> **What to do**: Within the entries below, the lines from the one with "[button] (283, 578)" through the one with "Privacy-policy (531, 668)" are to be set down exactly, both ends kept.

Items from a data source:
▬▬▬▬▬▬▬▬▬▬
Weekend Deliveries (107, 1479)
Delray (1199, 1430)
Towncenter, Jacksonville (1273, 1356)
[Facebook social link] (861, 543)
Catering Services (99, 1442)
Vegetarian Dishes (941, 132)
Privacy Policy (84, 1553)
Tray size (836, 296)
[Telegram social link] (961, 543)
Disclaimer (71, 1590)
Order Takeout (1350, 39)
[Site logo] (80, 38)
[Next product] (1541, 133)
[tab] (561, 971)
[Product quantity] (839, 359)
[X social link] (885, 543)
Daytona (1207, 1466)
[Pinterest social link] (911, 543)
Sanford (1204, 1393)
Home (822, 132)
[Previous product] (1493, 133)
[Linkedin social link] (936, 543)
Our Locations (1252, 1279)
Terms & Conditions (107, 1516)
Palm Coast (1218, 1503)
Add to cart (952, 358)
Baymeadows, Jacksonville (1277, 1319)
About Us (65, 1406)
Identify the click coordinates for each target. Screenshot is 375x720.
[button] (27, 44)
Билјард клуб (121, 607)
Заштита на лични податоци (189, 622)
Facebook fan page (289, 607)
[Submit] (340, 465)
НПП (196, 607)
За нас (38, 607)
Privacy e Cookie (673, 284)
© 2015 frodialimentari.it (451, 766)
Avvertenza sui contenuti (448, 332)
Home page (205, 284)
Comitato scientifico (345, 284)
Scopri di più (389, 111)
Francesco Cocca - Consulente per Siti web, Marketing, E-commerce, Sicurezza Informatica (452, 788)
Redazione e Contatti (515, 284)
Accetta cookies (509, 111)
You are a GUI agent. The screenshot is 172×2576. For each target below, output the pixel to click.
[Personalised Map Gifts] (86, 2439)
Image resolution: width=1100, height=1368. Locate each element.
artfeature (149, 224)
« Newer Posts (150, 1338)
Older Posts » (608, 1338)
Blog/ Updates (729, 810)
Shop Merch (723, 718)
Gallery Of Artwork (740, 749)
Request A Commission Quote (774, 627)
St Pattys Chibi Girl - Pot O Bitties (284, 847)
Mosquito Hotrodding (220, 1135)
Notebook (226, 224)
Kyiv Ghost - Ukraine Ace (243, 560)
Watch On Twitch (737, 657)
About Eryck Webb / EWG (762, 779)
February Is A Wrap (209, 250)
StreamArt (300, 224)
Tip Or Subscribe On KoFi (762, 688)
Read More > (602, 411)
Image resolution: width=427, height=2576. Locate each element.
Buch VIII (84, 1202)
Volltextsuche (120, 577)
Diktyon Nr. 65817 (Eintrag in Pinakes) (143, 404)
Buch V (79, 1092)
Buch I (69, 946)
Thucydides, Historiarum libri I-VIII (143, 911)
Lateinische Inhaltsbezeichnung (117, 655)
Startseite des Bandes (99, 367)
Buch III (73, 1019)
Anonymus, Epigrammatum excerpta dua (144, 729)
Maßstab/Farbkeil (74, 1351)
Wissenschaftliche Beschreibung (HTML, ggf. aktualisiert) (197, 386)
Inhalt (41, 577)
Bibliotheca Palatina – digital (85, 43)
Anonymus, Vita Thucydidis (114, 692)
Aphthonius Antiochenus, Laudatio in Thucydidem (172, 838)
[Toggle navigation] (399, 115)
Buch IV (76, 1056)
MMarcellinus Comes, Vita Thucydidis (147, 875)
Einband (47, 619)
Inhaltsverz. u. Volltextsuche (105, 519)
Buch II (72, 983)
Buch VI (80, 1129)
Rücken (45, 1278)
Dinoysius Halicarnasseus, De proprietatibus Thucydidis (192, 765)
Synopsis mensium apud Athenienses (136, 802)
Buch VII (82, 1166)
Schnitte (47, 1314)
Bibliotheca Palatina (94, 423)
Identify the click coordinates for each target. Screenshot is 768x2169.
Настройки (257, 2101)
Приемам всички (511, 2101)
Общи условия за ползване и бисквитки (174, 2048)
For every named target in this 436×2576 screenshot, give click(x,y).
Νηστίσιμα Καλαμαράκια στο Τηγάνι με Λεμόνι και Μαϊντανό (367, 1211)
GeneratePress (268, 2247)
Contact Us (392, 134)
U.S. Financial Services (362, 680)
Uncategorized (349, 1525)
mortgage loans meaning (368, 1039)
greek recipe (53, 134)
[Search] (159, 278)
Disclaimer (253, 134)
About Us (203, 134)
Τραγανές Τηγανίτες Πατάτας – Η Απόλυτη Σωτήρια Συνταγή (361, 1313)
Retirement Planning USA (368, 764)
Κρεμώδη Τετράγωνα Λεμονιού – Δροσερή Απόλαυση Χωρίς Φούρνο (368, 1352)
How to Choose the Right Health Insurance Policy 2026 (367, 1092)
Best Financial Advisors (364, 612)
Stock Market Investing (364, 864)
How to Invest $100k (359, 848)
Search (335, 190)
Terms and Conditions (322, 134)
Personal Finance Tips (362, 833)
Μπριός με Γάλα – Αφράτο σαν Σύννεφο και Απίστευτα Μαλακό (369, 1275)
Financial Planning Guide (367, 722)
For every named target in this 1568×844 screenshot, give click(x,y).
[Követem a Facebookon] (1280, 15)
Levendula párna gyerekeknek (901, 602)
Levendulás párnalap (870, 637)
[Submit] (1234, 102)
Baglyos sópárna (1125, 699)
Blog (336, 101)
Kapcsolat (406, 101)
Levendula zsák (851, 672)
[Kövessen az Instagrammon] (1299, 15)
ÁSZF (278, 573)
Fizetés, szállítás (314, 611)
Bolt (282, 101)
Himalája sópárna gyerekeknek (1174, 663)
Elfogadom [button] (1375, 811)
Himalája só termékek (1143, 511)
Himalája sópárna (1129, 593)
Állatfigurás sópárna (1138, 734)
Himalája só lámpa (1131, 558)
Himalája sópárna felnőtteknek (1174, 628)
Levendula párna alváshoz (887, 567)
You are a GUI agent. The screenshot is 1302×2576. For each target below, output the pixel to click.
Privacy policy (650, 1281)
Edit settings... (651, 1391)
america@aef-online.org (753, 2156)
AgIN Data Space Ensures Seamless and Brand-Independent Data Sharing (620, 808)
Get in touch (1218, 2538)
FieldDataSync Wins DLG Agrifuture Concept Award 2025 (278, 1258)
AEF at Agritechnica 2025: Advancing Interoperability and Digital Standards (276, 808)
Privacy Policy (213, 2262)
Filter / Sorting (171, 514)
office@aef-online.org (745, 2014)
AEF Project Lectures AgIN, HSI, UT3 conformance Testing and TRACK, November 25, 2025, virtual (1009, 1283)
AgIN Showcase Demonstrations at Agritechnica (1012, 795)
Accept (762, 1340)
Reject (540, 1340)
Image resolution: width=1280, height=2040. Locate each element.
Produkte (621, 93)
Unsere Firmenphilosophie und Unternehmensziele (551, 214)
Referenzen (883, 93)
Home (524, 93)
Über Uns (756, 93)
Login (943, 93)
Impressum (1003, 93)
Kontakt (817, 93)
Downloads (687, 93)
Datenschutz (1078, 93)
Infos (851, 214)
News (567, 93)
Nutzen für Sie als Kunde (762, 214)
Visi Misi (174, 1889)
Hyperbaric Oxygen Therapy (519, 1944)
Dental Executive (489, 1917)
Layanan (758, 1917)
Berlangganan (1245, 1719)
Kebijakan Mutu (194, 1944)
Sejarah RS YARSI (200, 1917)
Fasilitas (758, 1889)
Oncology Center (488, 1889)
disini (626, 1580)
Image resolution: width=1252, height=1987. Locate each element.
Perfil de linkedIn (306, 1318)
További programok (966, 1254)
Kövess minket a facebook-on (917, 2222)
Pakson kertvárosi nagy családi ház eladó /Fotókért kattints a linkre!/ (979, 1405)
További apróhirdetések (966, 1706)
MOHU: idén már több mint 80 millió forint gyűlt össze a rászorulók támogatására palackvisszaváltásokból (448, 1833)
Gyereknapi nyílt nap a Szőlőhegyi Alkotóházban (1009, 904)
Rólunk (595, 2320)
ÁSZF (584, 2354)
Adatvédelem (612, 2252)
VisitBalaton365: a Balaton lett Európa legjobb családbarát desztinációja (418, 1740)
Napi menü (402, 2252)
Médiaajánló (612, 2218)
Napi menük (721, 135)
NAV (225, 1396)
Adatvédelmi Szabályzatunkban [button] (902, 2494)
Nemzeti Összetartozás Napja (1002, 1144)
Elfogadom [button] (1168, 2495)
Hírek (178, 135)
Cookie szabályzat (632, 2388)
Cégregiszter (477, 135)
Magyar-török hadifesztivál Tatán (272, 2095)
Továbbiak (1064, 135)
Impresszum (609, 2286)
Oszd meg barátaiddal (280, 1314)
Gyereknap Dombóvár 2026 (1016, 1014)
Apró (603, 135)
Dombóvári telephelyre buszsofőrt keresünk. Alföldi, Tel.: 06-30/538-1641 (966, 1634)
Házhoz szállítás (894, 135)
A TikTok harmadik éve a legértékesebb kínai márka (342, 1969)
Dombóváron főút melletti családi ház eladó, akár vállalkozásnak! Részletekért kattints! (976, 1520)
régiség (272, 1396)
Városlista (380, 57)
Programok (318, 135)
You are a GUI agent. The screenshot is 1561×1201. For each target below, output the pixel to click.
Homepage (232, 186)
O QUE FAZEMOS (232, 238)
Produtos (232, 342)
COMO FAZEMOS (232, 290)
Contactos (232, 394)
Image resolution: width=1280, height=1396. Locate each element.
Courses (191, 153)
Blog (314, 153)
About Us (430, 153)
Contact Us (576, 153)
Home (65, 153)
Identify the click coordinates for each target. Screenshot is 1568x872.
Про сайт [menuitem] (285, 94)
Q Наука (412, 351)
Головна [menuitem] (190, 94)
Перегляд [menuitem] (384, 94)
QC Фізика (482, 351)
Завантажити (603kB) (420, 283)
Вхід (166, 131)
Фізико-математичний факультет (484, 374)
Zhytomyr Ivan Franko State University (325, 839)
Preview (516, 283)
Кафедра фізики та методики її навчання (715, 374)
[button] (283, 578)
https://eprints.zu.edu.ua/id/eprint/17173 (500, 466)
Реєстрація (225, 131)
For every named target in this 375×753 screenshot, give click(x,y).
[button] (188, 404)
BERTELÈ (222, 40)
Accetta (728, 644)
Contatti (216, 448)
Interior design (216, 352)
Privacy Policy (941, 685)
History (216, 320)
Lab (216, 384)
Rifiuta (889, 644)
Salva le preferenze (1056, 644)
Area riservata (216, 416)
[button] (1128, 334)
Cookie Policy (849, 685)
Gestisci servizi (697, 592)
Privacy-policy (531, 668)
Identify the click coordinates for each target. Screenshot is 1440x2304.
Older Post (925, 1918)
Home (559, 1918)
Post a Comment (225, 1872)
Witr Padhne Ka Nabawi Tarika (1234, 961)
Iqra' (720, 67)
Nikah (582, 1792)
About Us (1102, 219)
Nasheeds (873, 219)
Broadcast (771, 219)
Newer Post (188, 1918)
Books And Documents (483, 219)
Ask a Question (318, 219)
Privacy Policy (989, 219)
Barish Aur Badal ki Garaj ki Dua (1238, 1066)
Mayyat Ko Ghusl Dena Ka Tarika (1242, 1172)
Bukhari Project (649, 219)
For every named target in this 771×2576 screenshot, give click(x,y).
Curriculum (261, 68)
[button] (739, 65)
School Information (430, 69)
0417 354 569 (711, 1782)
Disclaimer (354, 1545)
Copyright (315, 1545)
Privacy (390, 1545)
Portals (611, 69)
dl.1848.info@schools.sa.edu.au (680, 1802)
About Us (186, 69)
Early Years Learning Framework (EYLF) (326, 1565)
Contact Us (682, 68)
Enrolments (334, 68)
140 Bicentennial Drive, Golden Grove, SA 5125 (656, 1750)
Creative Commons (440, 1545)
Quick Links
▬▬▬▬▬▬▬▬▬▬
> **Written answer**:
[button] (283, 578)
https://eprints.zu.edu.ua/id/eprint/17173 (500, 466)
Реєстрація (225, 131)
For every named target in this 375×753 screenshot, give click(x,y).
[button] (188, 404)
BERTELÈ (222, 40)
Accetta (728, 644)
Contatti (216, 448)
Interior design (216, 352)
Privacy Policy (941, 685)
History (216, 320)
Lab (216, 384)
Rifiuta (889, 644)
Salva le preferenze (1056, 644)
Area riservata (216, 416)
[button] (1128, 334)
Cookie Policy (849, 685)
Gestisci servizi (697, 592)
Privacy-policy (531, 668)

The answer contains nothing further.